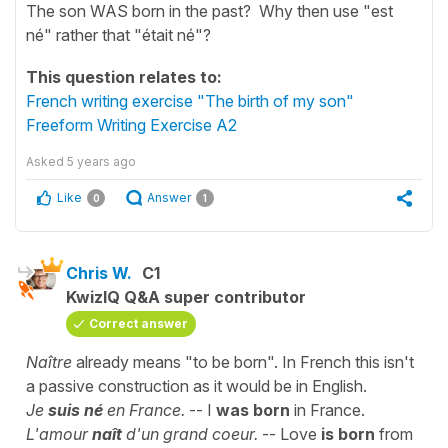
The son WAS born in the past? Why then use "est
né" rather that "était né"?
This question relates to:
French writing exercise "The birth of my son"
Freeform Writing Exercise A2
Asked
5 years ago
Like
Answer
0
1
Chris W.
C1
KwizIQ Q&A super contributor
Correct answer
Naître
already means "to be born". In French this isn't
a passive construction as it would be in English.
Je
suis né
en France.
-- I
was born
in France.
L'amour
naît
d'un grand coeur.
-- Love
is born
from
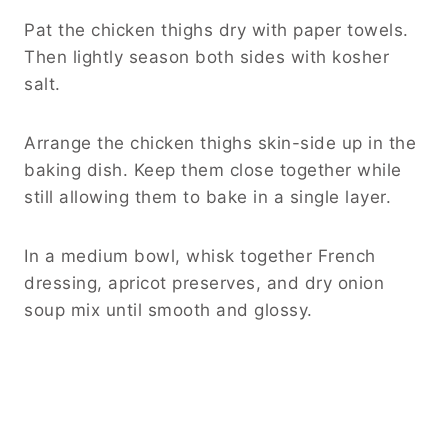
Pat the chicken thighs dry with paper towels.
Then lightly season both sides with kosher
salt.
Arrange the chicken thighs skin-side up in the
baking dish. Keep them close together while
still allowing them to bake in a single layer.
In a medium bowl, whisk together French
dressing, apricot preserves, and dry onion
soup mix until smooth and glossy.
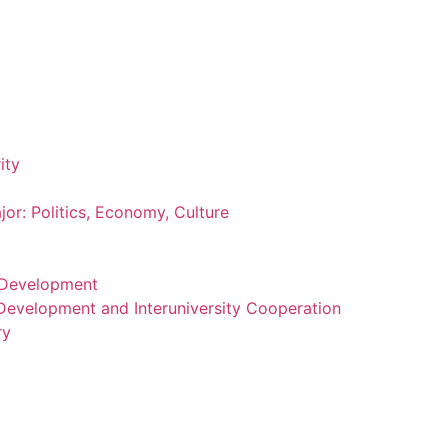
ity
or: Politics, Economy, Culture
m Development
 Development and Interuniversity Cooperation
ry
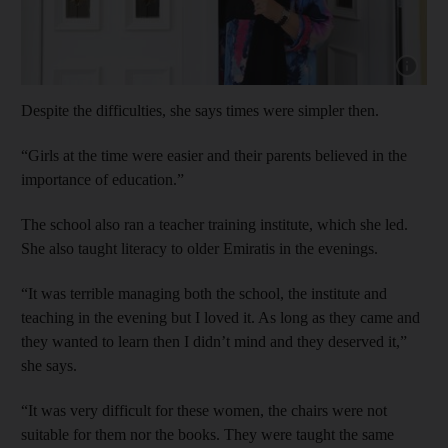
Show cap
Despite the difficulties, she says times were simpler then.
“Girls at the time were easier and their parents believed in the
importance of education.”
The school also ran a teacher training institute, which she led.
She also taught literacy to older Emiratis in the evenings.
“It was terrible managing both the school, the institute and
teaching in the evening but I loved it. As long as they came and
they wanted to learn then I didn’t mind and they deserved it,”
she says.
“It was very difficult for these women, the chairs were not
suitable for them nor the books. They were taught the same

------------------------------------------------------------------------

#### What to produce:
Reproduce the data above exactly, leaving out any picture in it.

#### Answer area:
The son WAS born in the past? Why then use "est
né" rather that "était né"?
This question relates to:
French writing exercise "The birth of my son"
Freeform Writing Exercise A2
Asked
5 years ago
Like
Answer
0
1
Chris W.
C1
KwizIQ Q&A super contributor
Correct answer
Naître
already means "to be born". In French this isn't
a passive construction as it would be in English.
Je
suis né
en France.
-- I
was born
in France.
L'amour
naît
d'un grand coeur.
-- Love
is born
from
Pat the chicken thighs dry with paper towels.
Then lightly season both sides with kosher
salt.
Arrange the chicken thighs skin-side up in the
baking dish. Keep them close together while
still allowing them to bake in a single layer.
In a medium bowl, whisk together French
dressing, apricot preserves, and dry onion
soup mix until smooth and glossy.
ity
or: Politics, Economy, Culture
m Development
 Development and Interuniversity Cooperation
ry
Show cap
Despite the difficulties, she says times were simpler then.
“Girls at the time were easier and their parents believed in the
importance of education.”
The school also ran a teacher training institute, which she led.
She also taught literacy to older Emiratis in the evenings.
“It was terrible managing both the school, the institute and
teaching in the evening but I loved it. As long as they came and
they wanted to learn then I didn’t mind and they deserved it,”
she says.
“It was very difficult for these women, the chairs were not
suitable for them nor the books. They were taught the same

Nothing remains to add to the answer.